The Forerunner of Text Messaging: The Telegraph
Long before the invention of cellular telephones, our forebears sent one another instant messages by telegraph. Beginning in 1846, coded messages could be sent in Canada in the Morse alphabet: a code made up of short and long impulses (also known as “dots and dashes”). These messages were transmitted over long distances by cable, using telegraph technology and simple electrical current. Unlike today’s text messages, however, messages sent by telegraph were hard to keep private. Sending a telegram required a qualified operator, who would need to transcribe the messages being sent and decode the messages received. Beginning in the 1850s, the upper middle class had become used to exchanging wishes and news by telegram. Some even enjoyed playing chess this way, sending one another telegrams indicating their last moves. It was the press, however, that would popularize the use of the telegraph, so much so that, towards the end of the 19th century, Canadians in some cities would mob telegraph offices to get the latest news, before publication of the next day’s newspaper.

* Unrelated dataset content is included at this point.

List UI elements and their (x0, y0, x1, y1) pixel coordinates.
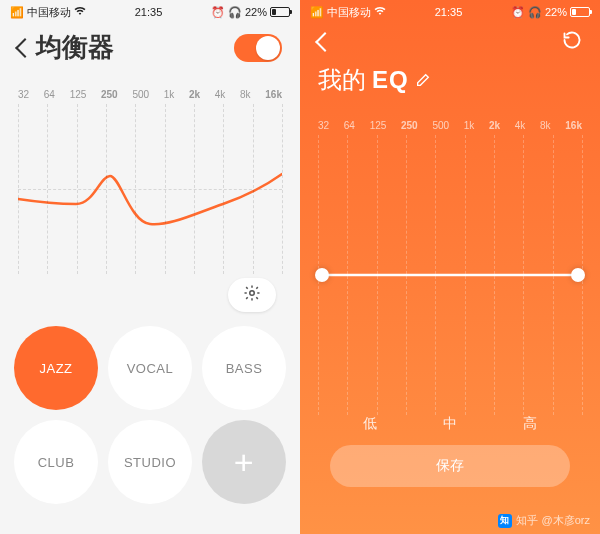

In Canada, telegraph lines were strung along railways, using available electric lines. As a result, the Canadian Pacific Railway (CPR) company offered telegraph services. Partly thanks to the CPR, a trans-Canada telegraph line was completed in 1886 between Nova Scotia and British Columbia —one year after the completion of the transcontinental railroad, which also stretched from Nova Scotia to British Columbia. It was, in fact, via an official telegram sent on November 7, 1885 by William Cornelius Van Horne, Director General of Canadian Pacific, that Sir John A. Macdonald, then-Prime Minister of Canada, learned that the last spike had been driven into the transcontinental railroad.

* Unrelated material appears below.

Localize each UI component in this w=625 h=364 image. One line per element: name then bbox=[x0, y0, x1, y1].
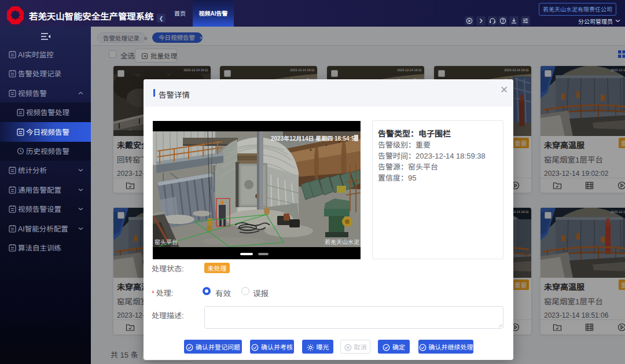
svg-text:2023年12月14日 星期四 18:54:5: 2023年12月14日 星期四 18:54:5 bbox=[271, 134, 355, 142]
svg-text:窑头平台: 窑头平台 bbox=[155, 237, 178, 246]
svg-text:若羌天山水泥: 若羌天山水泥 bbox=[325, 237, 359, 246]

The first attempt at transatlantic telecommunication occurred in 1858, but it was not until 1866 that a functional telegraph cable was permanently laid between Europe and North America. At a time when ships took more than 10 days to cross the Atlantic, telegraph messages now took, in optimal conditions, only a few minutes.
The next advance, at the beginning of the 20th century, was wireless telegraphy, invented by physicist and businessman Guglielmo Marconi (1874–1937). It would prove particularly useful for communication between ships at sea. When the Titanic sank in 1912, the transmission of an SOS message resulted in the rescue of no less than 700 passengers. From then on, seagoing vessels were obliged to use wireless telegraphy.

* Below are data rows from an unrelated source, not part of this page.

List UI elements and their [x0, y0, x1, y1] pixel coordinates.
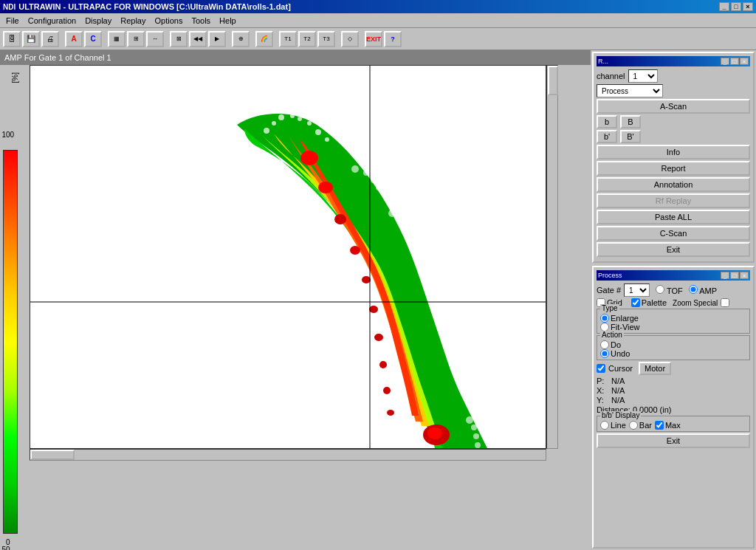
menu-display[interactable]: Display — [80, 15, 116, 27]
toolbar-t2-btn[interactable]: T2 — [298, 31, 316, 47]
b-buttons-row: b B — [597, 115, 750, 128]
menu-file[interactable]: File — [1, 15, 24, 27]
svg-point-32 — [436, 295, 444, 302]
toolbar-file-btn[interactable]: 🗄 — [3, 31, 21, 47]
tof-label: TOF — [667, 286, 683, 295]
proc-close-btn[interactable]: × — [740, 272, 749, 279]
toolbar-print-btn[interactable]: 🖨 — [41, 31, 59, 47]
svg-point-9 — [383, 387, 391, 394]
vertical-scrollbar[interactable] — [546, 65, 558, 449]
process-panel: Process _ □ × Gate # 1 2 TOF — [592, 266, 755, 549]
toolbar-palette-btn[interactable]: 🌈 — [255, 31, 273, 47]
report-button[interactable]: Report — [597, 161, 750, 176]
enlarge-radio[interactable] — [600, 314, 609, 323]
channel-row: channel 1 2 — [597, 69, 750, 83]
toolbar-save-btn[interactable]: 💾 — [22, 31, 40, 47]
ctrl-minimize-btn[interactable]: _ — [721, 58, 729, 65]
toolbar-nav1-btn[interactable]: ⊠ — [170, 31, 188, 47]
toolbar: 🗄 💾 🖨 A C ▦ ⊞ ↔ ⊠ ◀◀ ▶ ⊕ 🌈 T1 T2 T3 ◇ EX… — [0, 28, 756, 50]
svg-point-10 — [387, 410, 394, 416]
annotation-button[interactable]: Annotation — [597, 177, 750, 192]
channel-select[interactable]: 1 2 — [628, 69, 658, 83]
max-checkbox[interactable] — [655, 421, 664, 430]
zoom-special-checkbox[interactable] — [721, 298, 729, 307]
toolbar-grid-btn[interactable]: ▦ — [108, 31, 126, 47]
toolbar-display-btn[interactable]: ⊞ — [127, 31, 145, 47]
toolbar-gate-btn[interactable]: ◇ — [341, 31, 359, 47]
zoom-type-title: Type — [600, 304, 619, 312]
svg-point-34 — [447, 311, 453, 317]
b-button[interactable]: b — [597, 115, 617, 128]
svg-point-42 — [468, 393, 474, 399]
proc-minimize-btn[interactable]: _ — [721, 272, 729, 279]
ctrl-maximize-btn[interactable]: □ — [730, 58, 739, 65]
maximize-button[interactable]: □ — [731, 2, 741, 11]
menu-replay[interactable]: Replay — [116, 15, 150, 27]
toolbar-italic-btn[interactable]: C — [84, 31, 102, 47]
rf-replay-button[interactable]: Rf Replay — [597, 193, 750, 208]
gate-select[interactable]: 1 2 — [624, 283, 650, 297]
menu-help[interactable]: Help — [215, 15, 241, 27]
cursor-checkbox[interactable] — [597, 364, 605, 373]
svg-point-37 — [456, 343, 461, 349]
cscan-button[interactable]: C-Scan — [597, 226, 750, 241]
x-coord-label: X: — [597, 386, 611, 395]
amp-radio[interactable] — [689, 285, 698, 294]
toolbar-t1-btn[interactable]: T1 — [279, 31, 297, 47]
menu-options[interactable]: Options — [151, 15, 188, 27]
do-radio[interactable] — [600, 340, 609, 349]
svg-point-44 — [466, 416, 473, 424]
toolbar-nav3-btn[interactable]: ▶ — [208, 31, 226, 47]
svg-point-12 — [272, 121, 276, 126]
svg-point-6 — [369, 306, 378, 313]
x-row: X: N/A — [597, 386, 750, 395]
palette-checkbox[interactable] — [631, 298, 640, 307]
toolbar-bold-btn[interactable]: A — [65, 31, 83, 47]
svg-point-4 — [350, 246, 360, 255]
title-bar: NDI ULTRAWIN - ULTRAPAC FOR WINDOWS [C:\… — [0, 0, 756, 13]
paste-all-button[interactable]: Paste ALL — [597, 210, 750, 224]
undo-radio[interactable] — [600, 349, 609, 358]
minimize-button[interactable]: _ — [719, 2, 729, 11]
b-upper-button[interactable]: B — [620, 115, 641, 128]
p-coord-label: P: — [597, 377, 611, 385]
b-upper-prime-button[interactable]: B' — [620, 130, 641, 143]
motor-button[interactable]: Motor — [639, 362, 671, 375]
exit-top-button[interactable]: Exit — [597, 242, 750, 257]
enlarge-label: Enlarge — [611, 314, 639, 323]
toolbar-scan-btn[interactable]: ↔ — [146, 31, 164, 47]
svg-point-45 — [471, 424, 477, 430]
svg-point-49 — [427, 427, 442, 439]
info-button[interactable]: Info — [597, 145, 750, 159]
tof-radio[interactable] — [656, 285, 664, 294]
exit-process-button[interactable]: Exit — [597, 433, 750, 448]
svg-point-7 — [374, 334, 383, 341]
toolbar-config-btn[interactable]: ⊕ — [232, 31, 250, 47]
app-logo: NDI — [3, 3, 16, 11]
toolbar-exit-btn[interactable]: EXIT — [365, 31, 382, 47]
y-axis-unit: [%] — [11, 72, 19, 83]
proc-maximize-btn[interactable]: □ — [730, 272, 739, 279]
toolbar-help-btn[interactable]: ? — [384, 31, 402, 47]
ctrl-close-btn[interactable]: × — [740, 58, 749, 65]
process-select[interactable]: Process — [597, 84, 663, 97]
toolbar-nav2-btn[interactable]: ◀◀ — [189, 31, 207, 47]
channel-label: channel — [597, 72, 625, 80]
cscan-image[interactable] — [30, 65, 546, 449]
b-lower-button[interactable]: b' — [597, 130, 617, 143]
svg-point-47 — [475, 442, 481, 448]
menu-tools[interactable]: Tools — [187, 15, 215, 27]
svg-point-43 — [469, 402, 475, 408]
ascan-button[interactable]: A-Scan — [597, 99, 750, 114]
gate-row: Gate # 1 2 TOF AMP — [597, 283, 750, 297]
svg-point-2 — [318, 182, 333, 193]
horizontal-scrollbar[interactable] — [30, 449, 546, 461]
bb-display-title: b/b' Display — [600, 411, 641, 419]
svg-point-5 — [362, 276, 371, 283]
svg-point-13 — [278, 114, 284, 120]
close-button[interactable]: × — [743, 2, 753, 11]
bar-radio[interactable] — [629, 421, 638, 430]
toolbar-t3-btn[interactable]: T3 — [317, 31, 335, 47]
line-radio[interactable] — [600, 421, 609, 430]
menu-configuration[interactable]: Configuration — [24, 15, 80, 27]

Closer to home, when the Empress of Ireland sank at the mouth of the St. Lawrence River on May 29, 1914, although 1,012 people perished, 465 people would be saved, thanks in part to the use of this new device. The Canadian Museum of History has many such objects in its collection, including a battery used by a telegraph on the Empress of Ireland, bearing witness to that tragedy.
Never underestimate the historical role of the telegraph!